Google Wraps its Under-water Fiber Cables with Kevlar to avoid Shark Attack!

August 15, 2014 - Written By Peter Holden

So, its shark week, and we’ve all watched Sharknado and seen some of the crazy stuff that sharks get up to, right? Sure, in real life the shark isn’t going to attack an airliner that’s thousands of feet up in the air, but they have been found to nibble on Google’s under-sea fibre-optic cables that carry the world’s internet according to Dan Belcher, a Product Manager speaking at a Google Cloud Roadshow event in Boston. He went on to say that Google go to great lengths to protect its infrastructure, lengths that include wrapping its Trans-Pacific fibre cables in a substance similar to Kevlar to guard against shark attack. If you think you’ve heard of the Trans-Pacific before, its because Google are in the process of partnering with other companies to lay a new $300 million cable system called FASTER from Japan to the States.

It’s believed that the sharks attack the cables because of the electrical current that is carried by the cables that creates a magnetic field that the shark mistakes for a wounded or helpless fish. As you can see from the video submitted by sudmike below, the shark just glides in for the kill, and only after trying to nosh the cable to no avail does it swim away.

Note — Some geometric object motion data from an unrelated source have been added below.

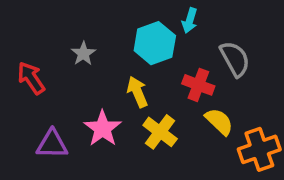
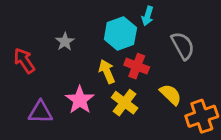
red cross: (198, 85) -> (137, 66), moved

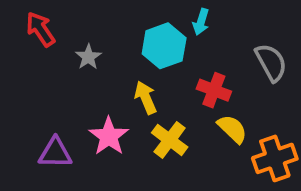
gray semicircle: (183, 46) -> (271, 62), moved
red arrow: (24, 61) -> (40, 29), moved
red cross: (137, 66) -> (214, 90), moved

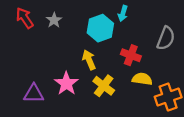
gray star: (88, 57) -> (54, 20), moved
gray semicircle: (271, 62) -> (166, 38), turned 50
yellow semicircle: (232, 129) -> (142, 79), turned -36

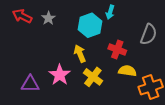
red arrow: (25, 18) -> (22, 16), turned -30

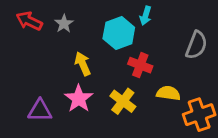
red cross: (117, 50) -> (140, 65), moved
yellow arrow: (80, 54) -> (83, 64), moved

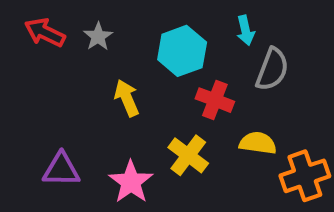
cyan arrow: (146, 16) -> (246, 30), moved, turned -30
gray semicircle: (196, 45) -> (272, 69), moved
pink star: (79, 99) -> (131, 182), moved

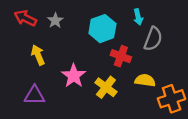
yellow arrow: (127, 98) -> (38, 55), moved
pink star: (131, 182) -> (74, 76), moved

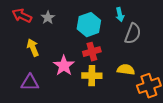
red cross: (121, 56) -> (92, 52), moved, turned -36
yellow cross: (106, 87) -> (92, 76), turned -36

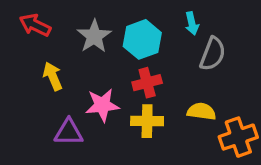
gray star: (48, 18) -> (94, 36), moved, size x1.5
pink star: (64, 66) -> (102, 105), turned 30
purple triangle: (30, 83) -> (69, 132), moved

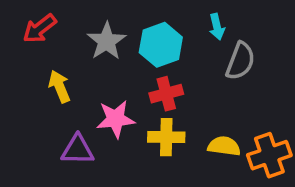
red arrow: (35, 25) -> (40, 29), turned -64
yellow semicircle: (201, 111) -> (224, 146), moved

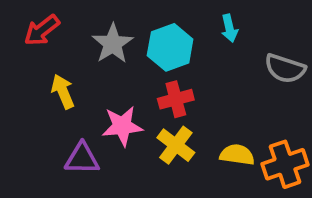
gray semicircle: (240, 61) -> (285, 69), moved, turned 87
yellow cross: (166, 137) -> (176, 145), turned 36

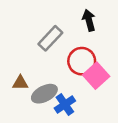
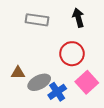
gray rectangle: (50, 38) -> (37, 20), moved, turned 55
pink square: (96, 76) -> (87, 82), moved

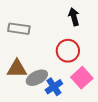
gray rectangle: (37, 20) -> (19, 29), moved
brown triangle: (18, 73) -> (17, 69), size x1.5

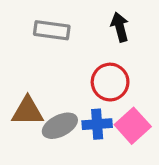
gray rectangle: (19, 29) -> (52, 30), moved
blue cross: (54, 87) -> (97, 124), moved, turned 30

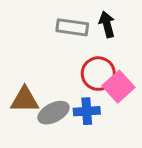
gray rectangle: (52, 30) -> (72, 27), moved
pink square: (133, 126) -> (119, 87), moved

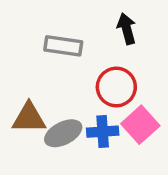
gray rectangle: (72, 27) -> (63, 46), moved
pink square: (119, 87) -> (140, 125), moved

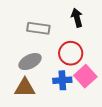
brown triangle: (29, 118) -> (25, 88), moved
gray ellipse: (63, 133) -> (30, 62), moved

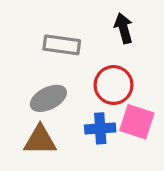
pink square: (85, 76) -> (137, 122), turned -30

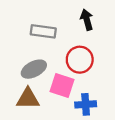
pink square: (137, 122) -> (62, 86), moved
blue cross: (100, 128) -> (86, 104), moved

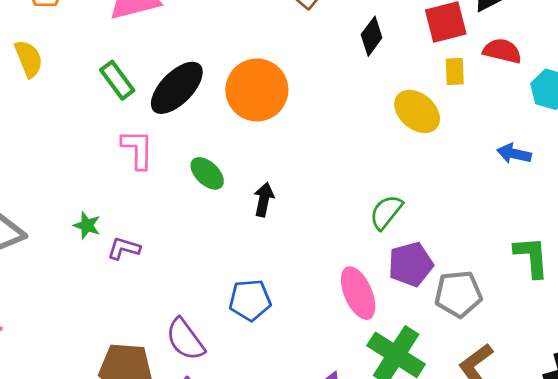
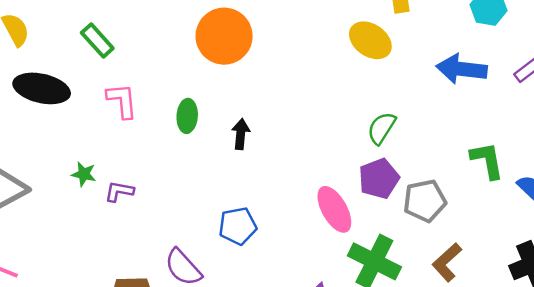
black ellipse: (177, 88) -> (42, 88), moved, turned 64
blue arrow: (514, 154) -> (462, 69), size x1.6
green ellipse: (207, 173) -> (187, 116), turned 56
green semicircle: (386, 212) -> (382, 128), moved

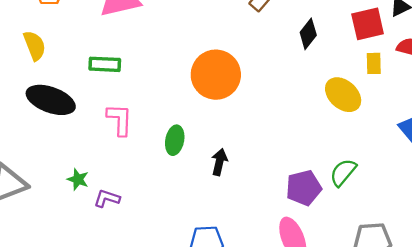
green rectangle: (97, 40) -> (105, 64), turned -52
purple pentagon: (379, 179) -> (304, 188), moved

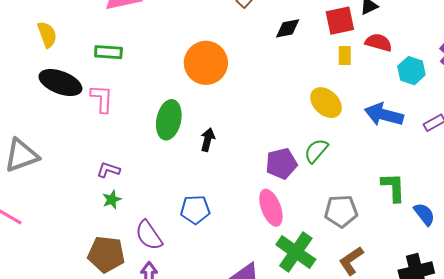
black diamond: (308, 34) -> (288, 28), turned 40
yellow ellipse: (343, 95) -> (326, 103), moved
pink L-shape: (120, 120) -> (102, 99), moved
green ellipse: (175, 140) -> (169, 120), size x1.5
green star: (78, 179) -> (112, 200), moved, turned 30

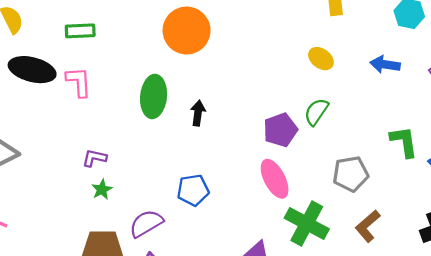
yellow ellipse: (326, 103) -> (321, 59), size x0.7
blue arrow: (384, 115) -> (385, 64), size x0.7
purple semicircle: (149, 235) -> (146, 223), turned 100

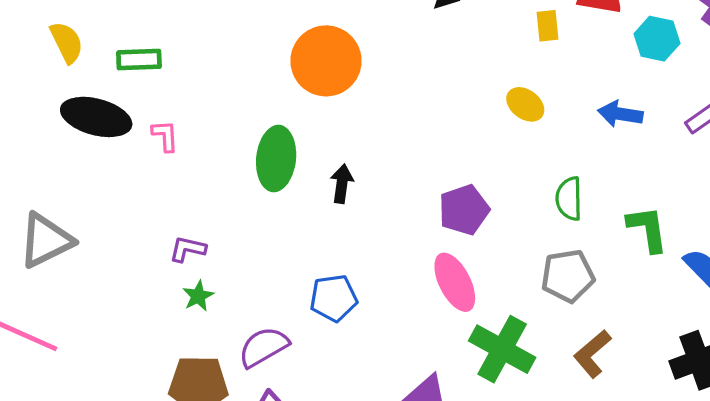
green rectangle: (80, 31) -> (139, 60), moved
pink L-shape: (79, 82) -> (165, 136), size x0.7
green semicircle: (316, 112) -> (569, 199), moved, turned -36

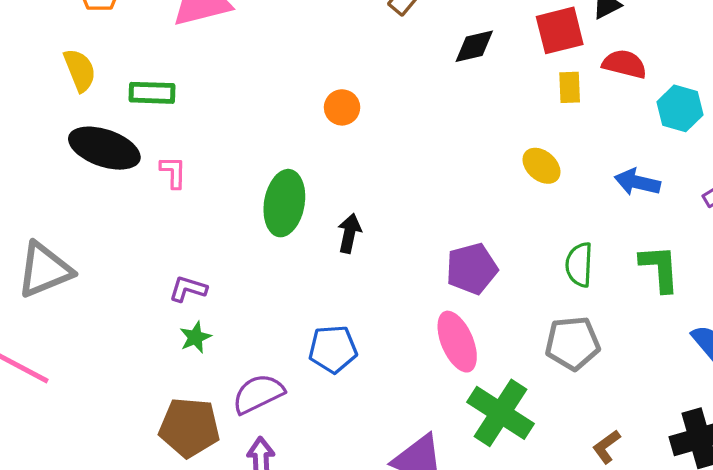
orange circle: (326, 61) -> (342, 107), size x0.5
green L-shape: (647, 229) -> (660, 268), moved
brown L-shape: (592, 354) -> (606, 447), moved, size x0.7

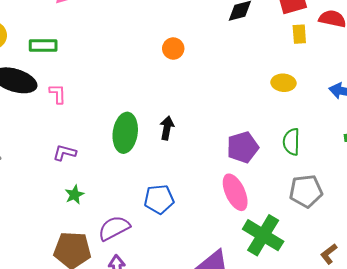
orange circle: (342, 107) -> (173, 49), moved
yellow ellipse: (542, 166) -> (283, 83), turned -35
green ellipse: (284, 203) -> (125, 133), moved
green semicircle: (579, 265) -> (291, 142), moved
purple L-shape: (188, 289) -> (65, 153), moved

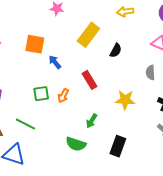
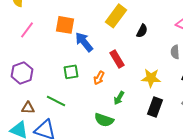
blue arrow: (55, 62) -> (84, 42), size x1.5
orange arrow: (63, 96) -> (99, 78), moved
black rectangle: (118, 146) -> (155, 107), moved

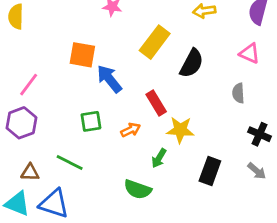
pink line: (27, 30) -> (29, 85), moved
black semicircle: (142, 31) -> (192, 63), size x1.5
orange arrow: (99, 78) -> (131, 130), turned -144
yellow star: (151, 78) -> (180, 130), moved

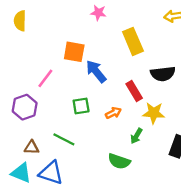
yellow rectangle: (155, 42) -> (133, 41), turned -60
black semicircle: (192, 63) -> (163, 74), moved, turned 55
pink line: (29, 85) -> (45, 78), moved

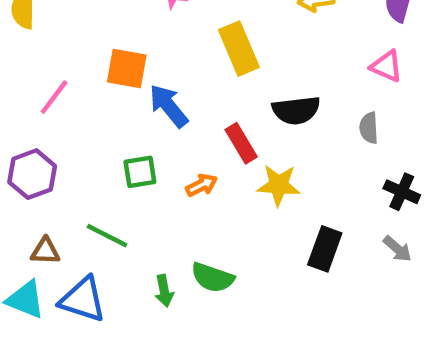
pink line: (45, 78) -> (54, 97), moved
green arrow: (136, 136) -> (164, 291), moved, turned -42

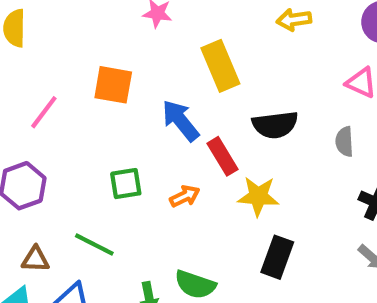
blue arrow: (169, 106) -> (180, 121), moved
black rectangle: (325, 249) -> (277, 257), moved

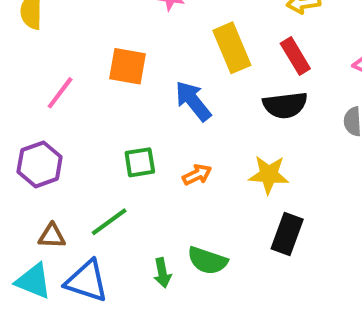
red rectangle: (223, 156) -> (295, 56), moved
green line: (94, 245) -> (109, 222), turned -63

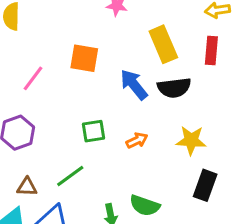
red rectangle: (295, 56) -> (211, 50), turned 36
black semicircle: (285, 105) -> (174, 88), moved

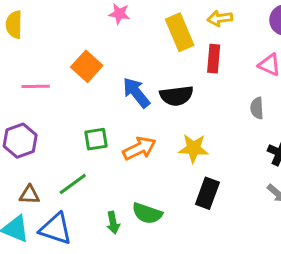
yellow rectangle: (163, 44) -> (180, 32), moved
orange square: (84, 58) -> (87, 66), turned 32
pink line: (33, 78) -> (36, 86), turned 52
orange arrow: (137, 140) -> (139, 148), size x1.5

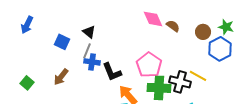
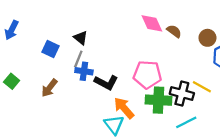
pink pentagon: (149, 65) -> (147, 75), turned -30
black L-shape: (112, 72) -> (106, 82), turned -40
green square: (27, 83) -> (12, 81), moved

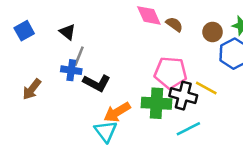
blue square: (51, 49) -> (24, 31), moved, turned 36
gray line: (78, 59) -> (79, 56), moved
pink pentagon: (147, 75) -> (171, 73), moved
orange arrow: (124, 108) -> (117, 112), turned -80

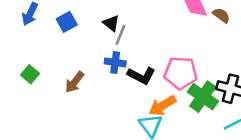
gray line: (79, 56) -> (120, 35), moved
pink pentagon: (171, 73) -> (181, 73), moved
green cross: (157, 103) -> (203, 97), turned 32

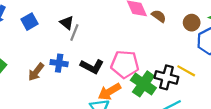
blue cross: (115, 62) -> (59, 63), moved

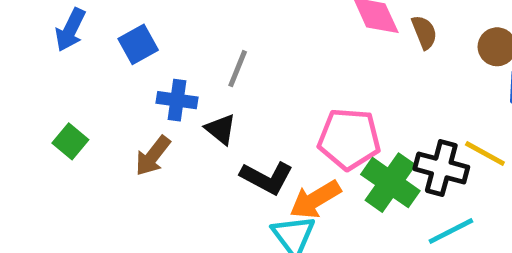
brown semicircle: (159, 16) -> (424, 32), turned 32
black triangle: (67, 23) -> (221, 129), moved
blue cross: (59, 63) -> (177, 100), moved
black L-shape: (92, 66) -> (267, 178), moved

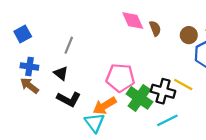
blue cross: (177, 100) -> (29, 67), moved
brown arrow: (153, 156) -> (29, 86), turned 90
black L-shape: (267, 178) -> (69, 99), moved

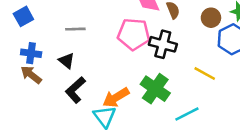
gray line: (69, 45) -> (75, 29), turned 66
pink pentagon: (120, 78) -> (134, 34), moved
black cross: (163, 91) -> (163, 44), moved
black L-shape: (69, 99) -> (75, 90), turned 110

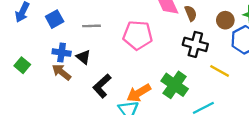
gray line: (75, 29) -> (91, 26), moved
pink pentagon: (134, 34) -> (138, 35), moved
black cross: (163, 44) -> (195, 44), moved
black triangle: (67, 61) -> (83, 57), moved

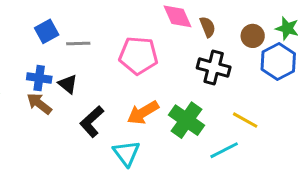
blue square: (55, 19) -> (47, 31), moved
yellow line: (220, 71) -> (245, 120), moved
orange arrow: (139, 93) -> (143, 113), moved

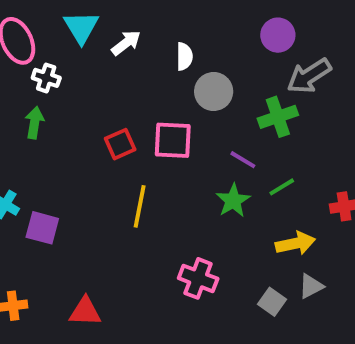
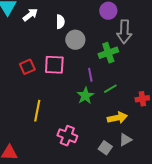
gray arrow: (309, 76) -> (124, 32), turned -55
purple line: (243, 160) -> (90, 75), turned 48
yellow line: (140, 206) -> (37, 111), moved

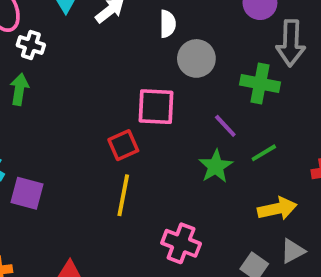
green cross: (108, 53) -> (260, 84), turned 30
red square: (27, 67) -> (123, 145), moved
purple line: (90, 75) -> (225, 126), turned -32

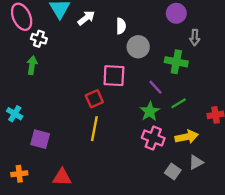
gray arrow: (291, 43) -> (195, 38), size x0.6
purple square: (27, 193) -> (40, 139), moved
pink cross: (181, 243) -> (153, 138), moved

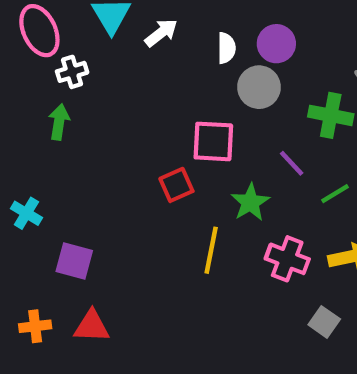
purple circle: (176, 13) -> (276, 44), moved
white cross: (39, 39) -> (72, 72), turned -35
green star: (150, 111) -> (250, 202), moved
yellow line: (94, 129) -> (211, 250), moved
red triangle: (62, 177) -> (92, 326), moved

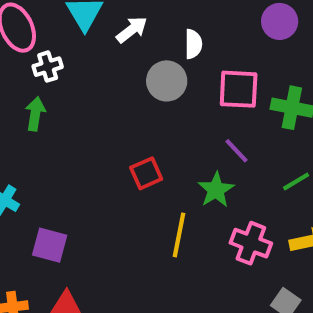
purple circle: (276, 44) -> (280, 21), moved
gray circle: (259, 87) -> (167, 81), moved
pink square: (213, 141) -> (239, 89), moved
purple line: (292, 163) -> (236, 151), moved

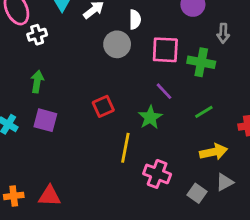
green arrow: (35, 114) -> (37, 82), moved
pink cross: (251, 243) -> (157, 174), moved
purple square: (50, 245) -> (45, 120), moved

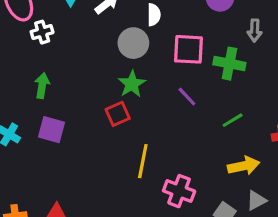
green star: (150, 117) -> (132, 84), moved

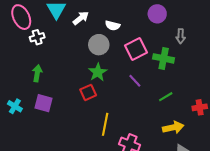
white semicircle: (154, 15) -> (113, 26), turned 104
pink square: (188, 49) -> (136, 49), turned -30

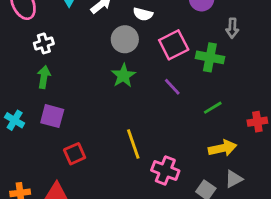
white cross: (37, 37) -> (44, 43), moved
red square: (88, 92) -> (75, 154), moved
yellow line: (105, 124) -> (133, 144), turned -30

Fibre-optics in their naked state are quite delicate, and once there is a split in the cable that means that the signal is lost. Each under-water cable consists of a bunch of fibre optics that each carries up to 1 Gigabit of data per second. Because the under-water cables are so long, they require a signal booster every 100 kilometres or so to make sure the signal carries. The signal boosters also fulfil another function by relaying which section of the cable is damaged. When a cable needs repairing, its quite often carried out by a ship equipped with submersibles if the cable isn’t too deep, usually around 7000 feet is the limit (although this changes with advancements in submarine technology). If the cable is too deep for the submersible to access, then the cable ship basically extends a long wire with a hook or grapnel on the end to drag the broken cable up to the surface, with one end of the cable being hooked onto a buoy to keep it afloat while the other end is hauled onboard to be repaired by a skilled technician. A process that can last up to 16 hours. I’ve included an image in the gallery that shows just how long the cables reach as well as a video that shows the process of repairing a damaged cable.